Luis Rubiales se negó a dimitir como presidente de la Real Federación de Fútbol (RFEF) tras el beso a Jenni Hermoso en la final del Mundial. «Es un asesinato social», dijo en la Asamblea Extraordinaria celebrada este viernes. En ese mismo discurso respaldó a Jorge Vilda, actual entrenador de la selección femenina de fútbol, ofreciéndole mantenerse en su cargo con una subida de sueldo, pasando a ganar 500.000 euros. «He activado los mecanismos para esa negociación».
En la misma línea manifestada durante el Mundial femenino de fútbol, Luis Rubiales dijo que tanto él como Jorge Vilda lo habían pasado muy mal en el último año. Dirigiéndose al técnico, le dijo: «Hemos pasado mucho, Jorge, a otro nivel más pequeño pero te han querido hacer a ti lo mismo que ahora me están queriendo hacer a mí, un discurso falso tratar de transformarlo en verdad. Hemos sufrido mucho, hemos tragado mucho, pero hemos estado juntos».
Este movimiento con Jorge Vilda, que actualmente tenía el cargo de director técnico de las selecciones femeninas además de seleccionador, dejaría en la dirección a su segunda entrenadora Montse Tomé.

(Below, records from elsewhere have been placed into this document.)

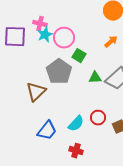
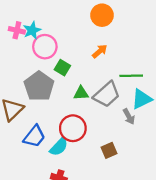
cyan star: (45, 35) -> (32, 30), moved
red circle: (98, 118) -> (73, 128), moved, size x1.5
blue trapezoid: (47, 131) -> (34, 136), moved

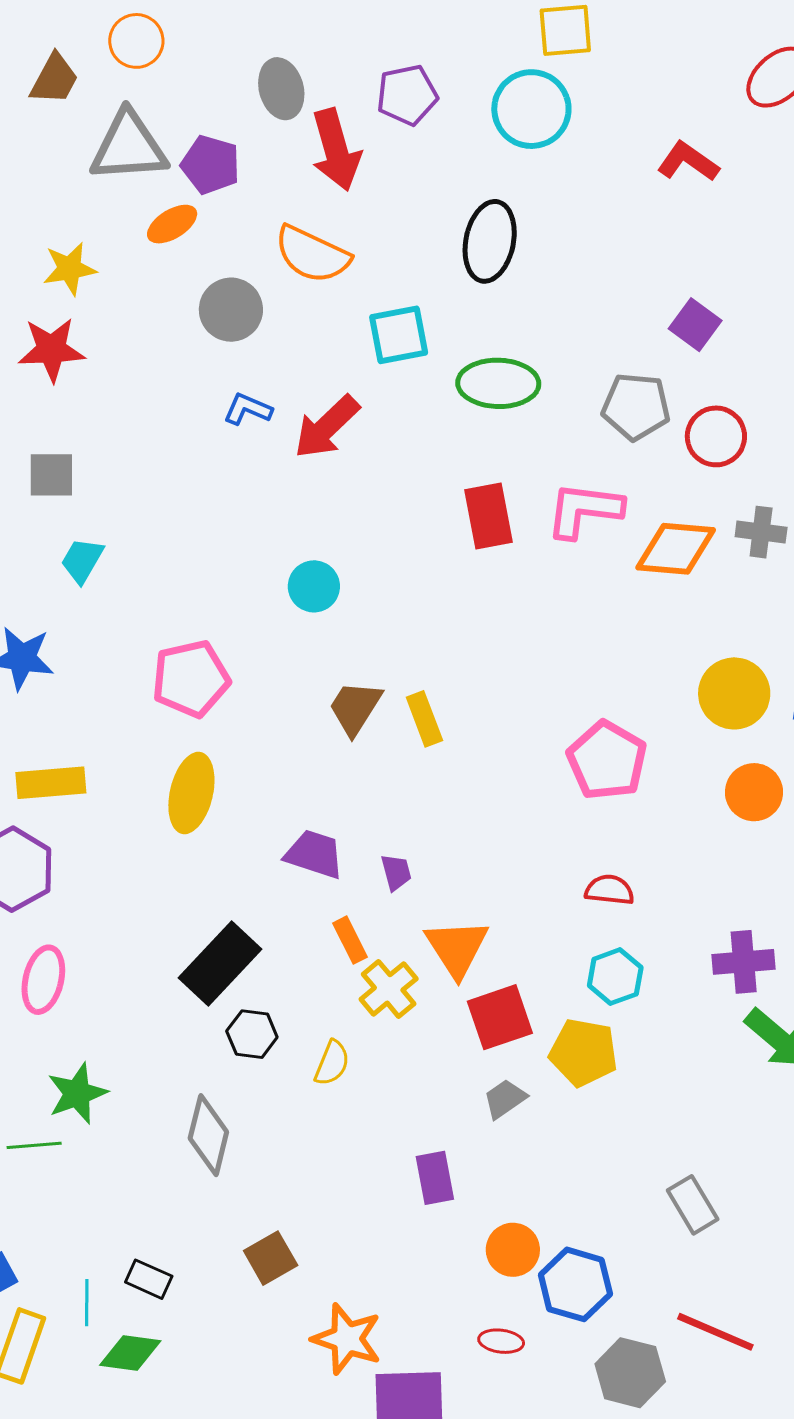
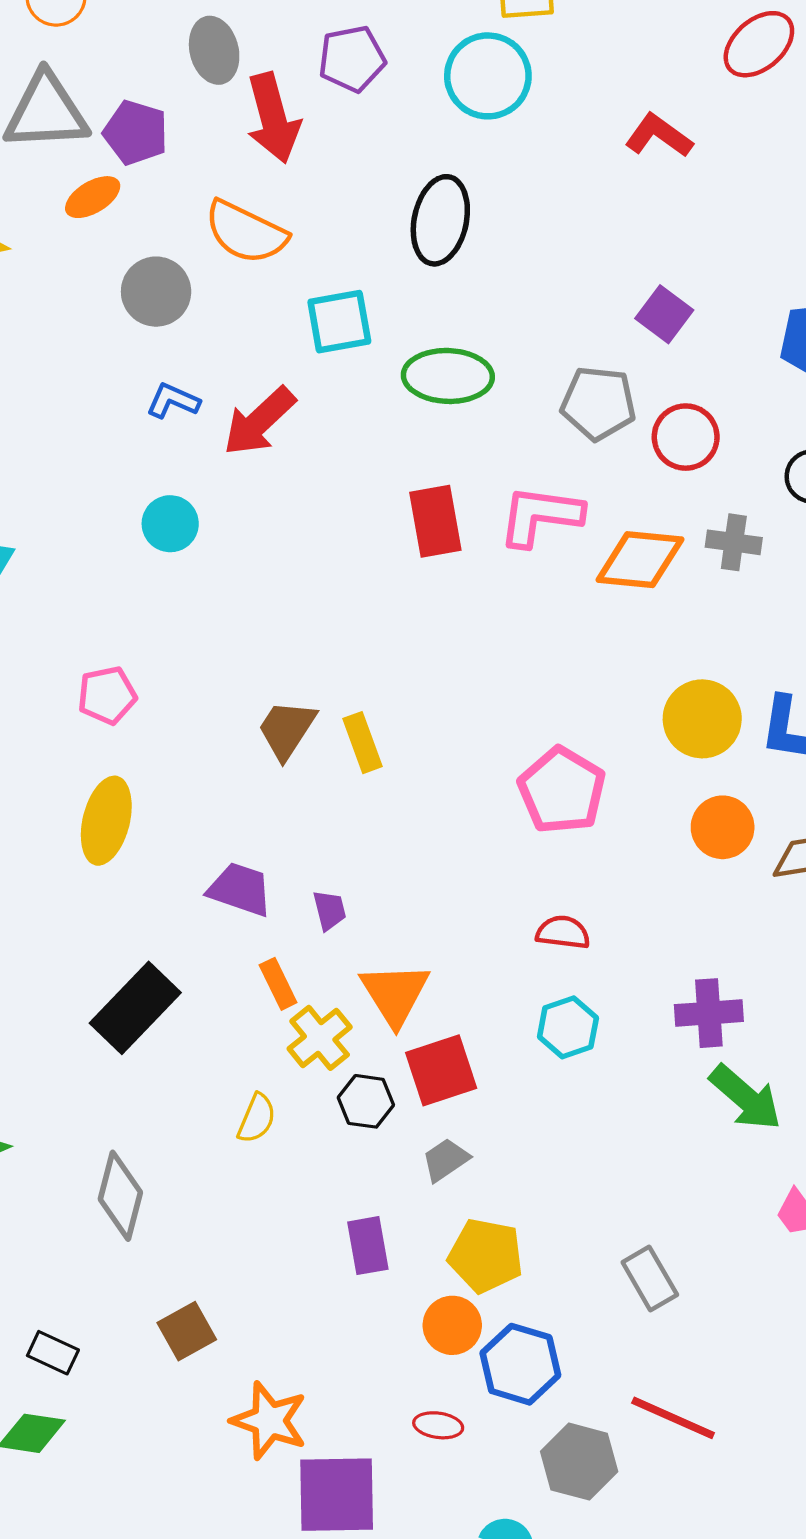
cyan circle: (314, 586) -> (170, 524), moved
pink pentagon: (191, 679) -> (107, 695), size x0.7
black hexagon: (252, 1034) -> (366, 1101), moved
yellow pentagon: (583, 1052) -> (486, 1256), moved

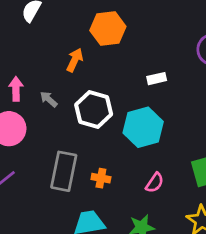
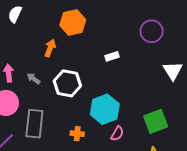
cyan hexagon: (143, 127) -> (105, 109), moved
gray rectangle: (64, 171) -> (34, 124), moved

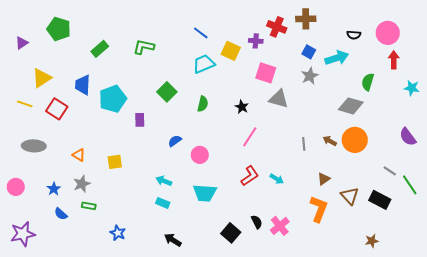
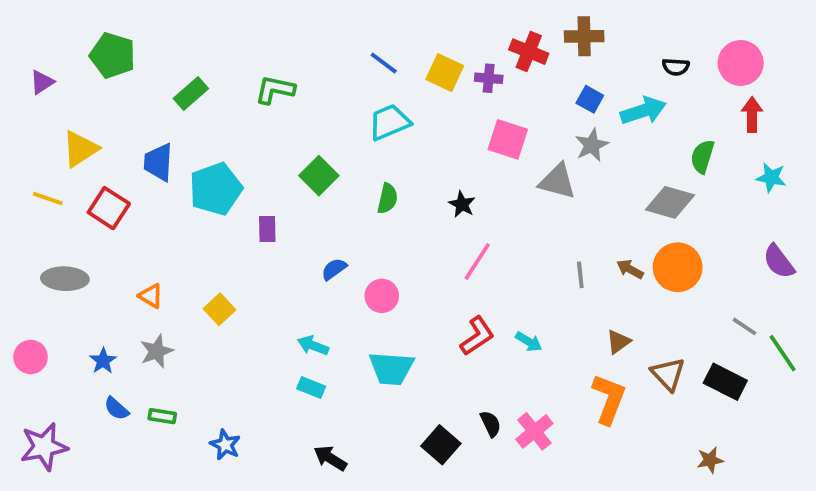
yellow square: (231, 51) -> (445, 73), moved
cyan star: (412, 88) -> (771, 178), moved
gray triangle: (279, 99) -> (557, 181), moved
yellow square: (115, 162) -> (220, 309), turned -35
green rectangle: (89, 206) -> (162, 416), moved

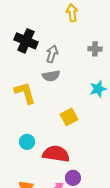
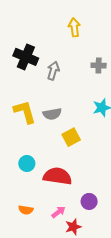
gray semicircle: (51, 76) -> (52, 114), moved
purple circle: (73, 178) -> (89, 201), moved

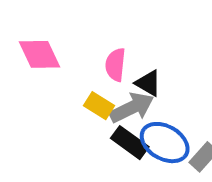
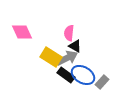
pink semicircle: (115, 65) -> (69, 33), moved
yellow rectangle: (99, 106) -> (51, 57), size x1.5

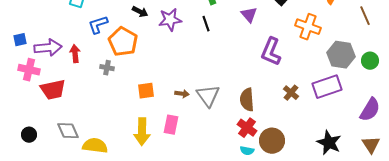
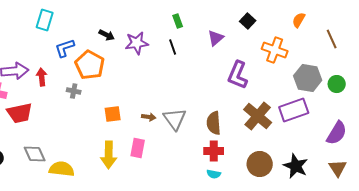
purple triangle: (249, 15) -> (216, 38), turned 30
brown cross: (291, 93) -> (258, 116), size x1.8
red cross: (247, 128) -> (214, 151), turned -36
brown circle: (272, 141) -> (260, 164), moved

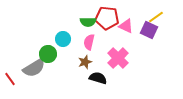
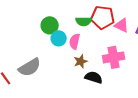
pink semicircle: (89, 42) -> (75, 41), moved
green circle: (48, 54) -> (50, 25), moved
pink cross: (118, 58) -> (114, 57), turned 35

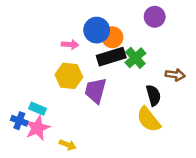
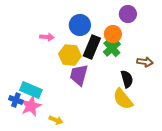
orange circle: (112, 37) -> (113, 34), moved
pink arrow: (70, 45) -> (47, 37), moved
black rectangle: (111, 57) -> (92, 47), turned -50
yellow hexagon: (69, 76) -> (70, 55), moved
cyan rectangle: (37, 109) -> (31, 90), size x1.5

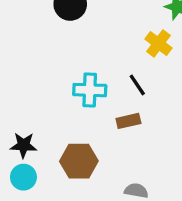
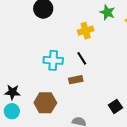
yellow cross: (158, 44) -> (86, 31), moved, turned 35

Este ofrecimiento se da en el contexto de la victoria del Mundial de Australia y Nueva Zelanda 2023, pero sobre todo tras el último año vivido dentro de la selección femenina de fútbol, donde en septiembre del año pasado 15 futbolistas emitían un correo electrónico a la Federación para renunciar a ser convocadas por Jorge Vilda. Entre las firmantes no estaban las tres capitanas Jenni Hermoso, Alexia Putellas -entonces lesionada de gravedad- e Irene Paredes, pero las tres se mantuvieron al margen durante meses hasta ver propuestas de cambios.
Jorge Vilda y la renuncia de 15 futbolistas
Las derrotas en eliminatorias en todos los eventos internacionales fueron el principal motivo por el que un grupo de jugadoras renunciaron a la selección en septiembre de 2022, un mes después de ser derrotadas por Inglaterra en los últimos minutos de su partido de cuartos de final. Las jugadoras creían que faltaban medios e interés por parte de la Federación y que la preparación estaba por debajo de lo exigible en comparación con lo que vivían en sus clubes.
Tras la renuncia de esas 15 futbolistas, Jenni Hermoso fue la primera de las tres capitanas en reincorporarse al equipo de Jorge Vilda, abriendo el camino para el regreso más tarde de algunas de las futbolistas bajo promesas de cambio. Ni ella ni Alexia Putellas ni Irene Paredes recuperaron la capitanía tras la renuncia.
Las azulgranas Mapi León y Patri Guijarro, entre otras futbolistas, se mantuvieron firmes con la decisión de no volver a la selección española de fútbol mientras no se dieran esos cambios profundos. Durante el Mundial, la Federación amplió el cuerpo técnico y mejoró la estancia de las futbolistas con incidencia en la conciliación de maternidad de Irene Paredes e Ivana Andrés.